Master Java 5.0, object-oriented design, and Test-Driven Development (TDD) by learning them together. Agile Java weaves all three into a single coherent approach to building professional, robust software systems. Jeff Langr shows exactly how Java and TDD integrate throughout the entire development lifecycle, helping you leverage today's fastest, most efficient development techniques from the very outset.
Langr writes for every programmer, even those with little or no experience with Java, object-oriented development, or agile methods. He shows how to translate oral requirements into practical tests, and then how to use those tests to create reliable, high-performance Java code that solves real problems. Agile Java doesn't just teach the core features of the Java language: it presents coded test examples for each of them. This TDD-centered approach doesn't just lead to better code: it provides powerful feedback that will help you learn Java far more rapidly. The use of TDD as a learning mechanism is a landmark departure from conventional teaching techniques.

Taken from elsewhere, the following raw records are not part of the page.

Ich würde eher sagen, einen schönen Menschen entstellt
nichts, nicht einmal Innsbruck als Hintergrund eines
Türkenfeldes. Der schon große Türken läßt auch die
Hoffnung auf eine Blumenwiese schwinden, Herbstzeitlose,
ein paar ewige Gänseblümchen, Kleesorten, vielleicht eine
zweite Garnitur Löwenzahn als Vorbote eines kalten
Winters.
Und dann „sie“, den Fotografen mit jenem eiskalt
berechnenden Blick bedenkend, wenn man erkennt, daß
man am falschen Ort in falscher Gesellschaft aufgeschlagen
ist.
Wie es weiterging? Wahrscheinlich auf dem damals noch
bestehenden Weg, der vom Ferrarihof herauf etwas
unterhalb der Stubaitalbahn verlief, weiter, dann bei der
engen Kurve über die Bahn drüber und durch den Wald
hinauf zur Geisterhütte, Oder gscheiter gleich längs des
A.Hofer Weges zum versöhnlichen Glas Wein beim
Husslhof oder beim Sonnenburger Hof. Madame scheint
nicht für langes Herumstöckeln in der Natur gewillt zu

Review By: Noreen Dertinger 06/15/2010Agile Java contains a set of fifteen fundamental lessons in Java and test-driven development (TDD). The book walks the reader through progressively complex concepts and examples dealing with Java and TDD. If you follow the book and the examples through in sequence you will be given a good grounding in Java development as well as Langr’s approach to TDD techniques. Agile development is less focused on written documentation; it is more accommodating to change. In TDD, the programmer writes the test before the code is written. Langr notes that there is more than one way to do TDD and that it is ok to do what makes sense as long as it fits into the basic way that the Agile Java concepts, as presented in his book, are taught.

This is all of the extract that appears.